- KOSPI surged 5.76% on Thursday — the biggest single-day rally in months — setting up Seoul for a momentum test at Monday's open
- US tech sold off hard with XLK down 2.71% and Nasdaq -0.80%, signaling potential pressure on HKEX and TAIEX tech names
- Gold and copper both rallied over 2%, supporting ASX miners and reinforcing the rotation out of growth into commodities and materials
South Korea’s KOSPI exploded nearly 6% higher on Thursday while US tech stumbled into the holiday weekend — and Monday’s Asia open will test whether that momentum carries or the Nasdaq drag catches up.
Where Asia Closed Yesterday
The standout performer was Seoul. KOSPI surged 5.76% to 8,088 — a move that dwarfed every other index in the region and points to either a major short squeeze, policy catalyst, or foreign fund rotation into Korean equities. That kind of single-session gain demands attention at Monday’s open: follow-through would confirm a regime shift, while a giveback would suggest a one-day event.
Japan’s Nikkei 225 added 1.47% to close at 69,744, inching closer to the psychologically significant 70,000 level. The ASX 200 gained 1.37% to 8,844, while Hong Kong’s Hang Seng rose 1.28% to 23,350 — both solid sessions that reflected broad risk appetite across the region.
Mainland China was more measured. The Shanghai Composite edged up 0.37% to 4,044 and the Shenzhen Component gained 0.64%. Singapore’s Straits Times Index added 0.52% to 5,244. Taiwan’s TAIEX was essentially flat at +0.08%, notable given its heavy semiconductor weighting — a warning sign that Thursday’s tech caution was already filtering through before the US session confirmed it.
US Overnight Snapshot
Wall Street came back from the July 4 weekend with a clear rotation trade.

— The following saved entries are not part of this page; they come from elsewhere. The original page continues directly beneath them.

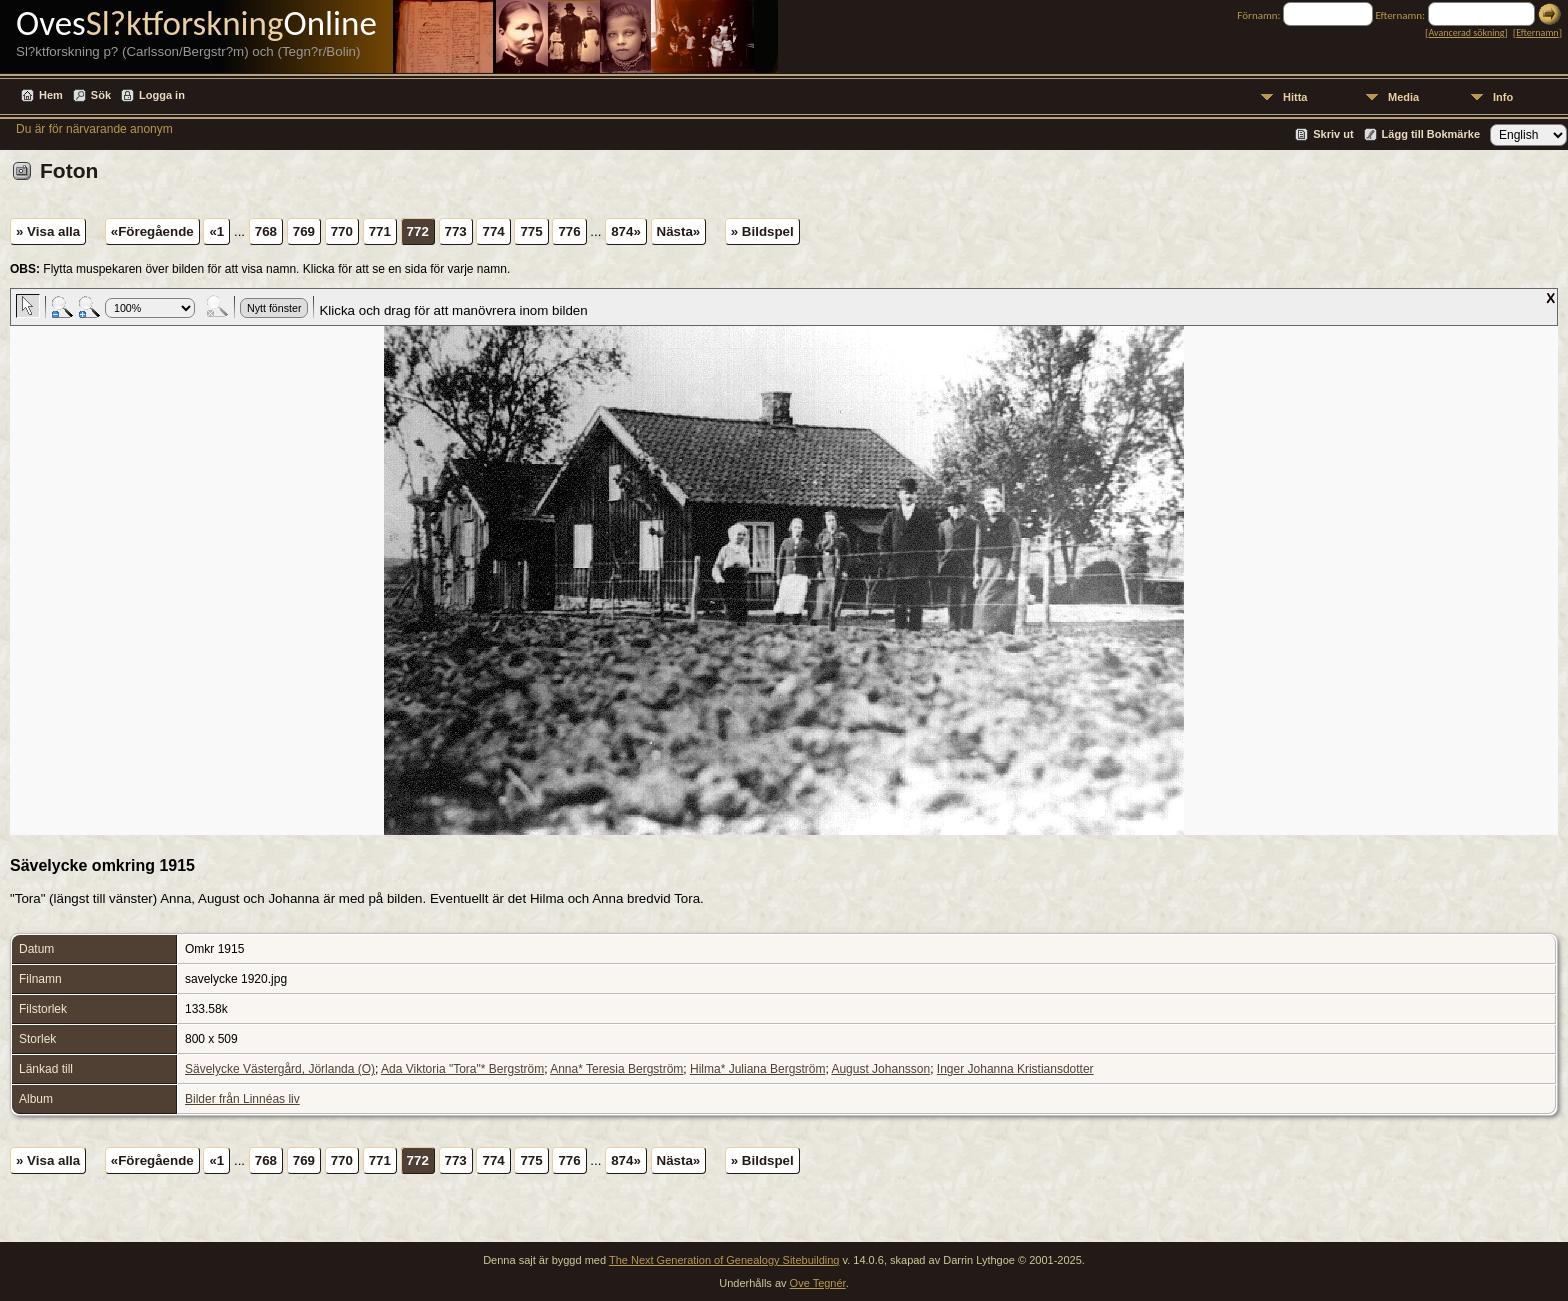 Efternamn (1537, 32)
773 (456, 231)
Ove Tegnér (818, 1283)
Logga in (162, 95)
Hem (51, 95)
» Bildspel (762, 231)
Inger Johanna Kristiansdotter (1015, 1069)
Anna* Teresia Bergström (616, 1069)
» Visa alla (48, 231)
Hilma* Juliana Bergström (757, 1069)
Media (1403, 97)
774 (493, 231)
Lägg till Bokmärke (1431, 134)
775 (531, 231)
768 (266, 231)
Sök (101, 95)
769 (304, 231)
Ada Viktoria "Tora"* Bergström (462, 1069)
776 (569, 231)
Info (1503, 97)
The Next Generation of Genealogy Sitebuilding (724, 1260)
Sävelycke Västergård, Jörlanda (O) (280, 1069)
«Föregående (152, 231)
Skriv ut (1333, 134)
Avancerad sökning (1466, 32)
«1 (216, 231)
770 (342, 231)
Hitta (1295, 97)
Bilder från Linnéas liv (242, 1099)
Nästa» (679, 231)
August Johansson (880, 1069)
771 (380, 231)
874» (626, 231) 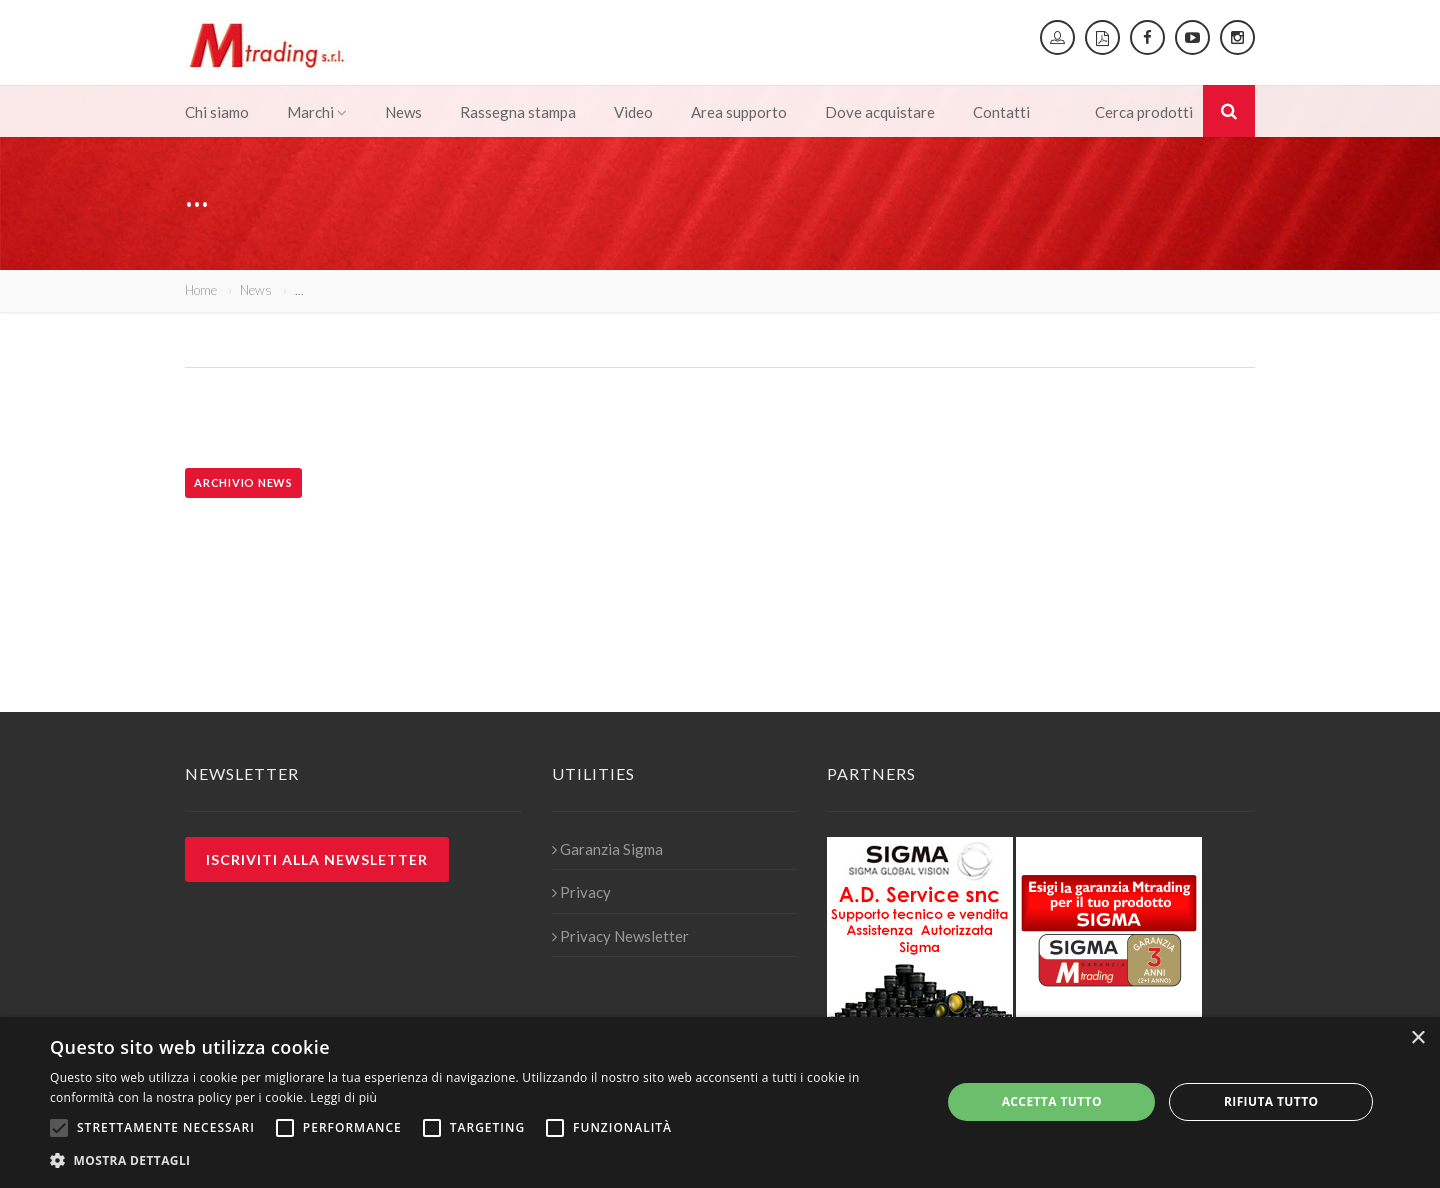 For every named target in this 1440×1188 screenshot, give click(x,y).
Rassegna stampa (518, 112)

The S&P 500 was flat while the Nasdaq Composite dropped 0.80%, and the technology sector ETF (XLK) fell 2.71% — the sharpest sectoral decline of the session. Headlines flagging a potential “violent unwind” in the momentum trade add context: crowded tech positioning may be starting to crack.
The flip side of that rotation was strength in financials (XLF +1.53%) and materials (XLB +1.94%). The VIX at 16.1 suggests markets aren’t panicking — this reads as orderly rebalancing rather than a flight to safety. For Asia, the tech weakness is the transmission mechanism to watch: HKEX-listed tech names and TAIEX semiconductor stocks are the most exposed to overnight Nasdaq sentiment.
Commodity + FX Watch
Gold rallied 2.04% to around $4,200 — a strong bid that reinforces the risk rotation theme and likely reflects some safe-haven demand alongside a softer dollar. Copper also gained 2.04%, which is a direct tailwind for ASX mining heavyweights like BHP and Rio Tinto at Monday’s open.
WTI crude slipped 0.51% to $68.30 despite OPEC+ raising output levels again — a decision that continues to pressure oil prices even as the cartel tries to manage the glut. Energy names across the region may trade cautiously.
AUD/USD firmed 0.33% to 0.694, helped by the copper bid and broad commodity strength. USD/JPY was essentially unchanged at 161, keeping the yen weak but stable — no new catalyst for Japanese exporter repricing in either direction. The steady yen removes one variable from the Nikkei equation, leaving global risk appetite as the primary driver.
What to Watch Today
- KOSPI follow-through: Thursday’s 5.76% surge was exceptional. Monday’s first hour in Seoul will reveal whether institutional buyers are adding or whether this was a one-day squeeze. Watch Samsung Electronics and SK Hynix for direction.
- HKEX and TAIEX tech pressure: US tech’s 2.71% sector decline should weigh on Alibaba, Tencent, and TSMC at the open. Any pre-market ADR weakness in these names will set the tone for their home-listed shares.
- ASX miners on copper strength: With copper up over 2% and materials leading the US rotation, the ASX 200’s resource sector has a clear tailwind. BHP, Rio Tinto, and Fortescue are the names to watch for early buying interest.
- Nikkei 70,000 test: At 69,744, the Nikkei is within striking distance of a round-number milestone. A flat yen and positive Friday close provide a setup — but the tech drag from Nasdaq may limit upside in semiconductor-adjacent names like Tokyo Electron and Advantest.
Bottom Line
Monday’s Asia session opens into a split setup: commodities and cyclicals have the overnight wind at their back, while tech faces a clear headwind from the Nasdaq selloff. The KOSPI’s massive Thursday rally is the wildcard — if Seoul builds on it, risk appetite across the region gets a boost. At Luna3, we read the balance as cautiously constructive for resource-heavy markets like Australia and mildly defensive for tech-heavy boards in Hong Kong and Taiwan.